## Instructions to follow
For this exercise, return exactly the lines of the material below that begin at the one with "Home (706, 115)" and stop after the one with "Password (105, 412)".

## Material for this task
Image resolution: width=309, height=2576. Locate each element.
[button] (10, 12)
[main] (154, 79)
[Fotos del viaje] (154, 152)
--
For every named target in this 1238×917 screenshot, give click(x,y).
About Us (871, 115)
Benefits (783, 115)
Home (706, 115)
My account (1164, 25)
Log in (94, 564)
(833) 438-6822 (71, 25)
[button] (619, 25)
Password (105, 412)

## Answer to this problem
Home (706, 115)
My account (1164, 25)
Log in (94, 564)
(833) 438-6822 (71, 25)
[button] (619, 25)
Password (105, 412)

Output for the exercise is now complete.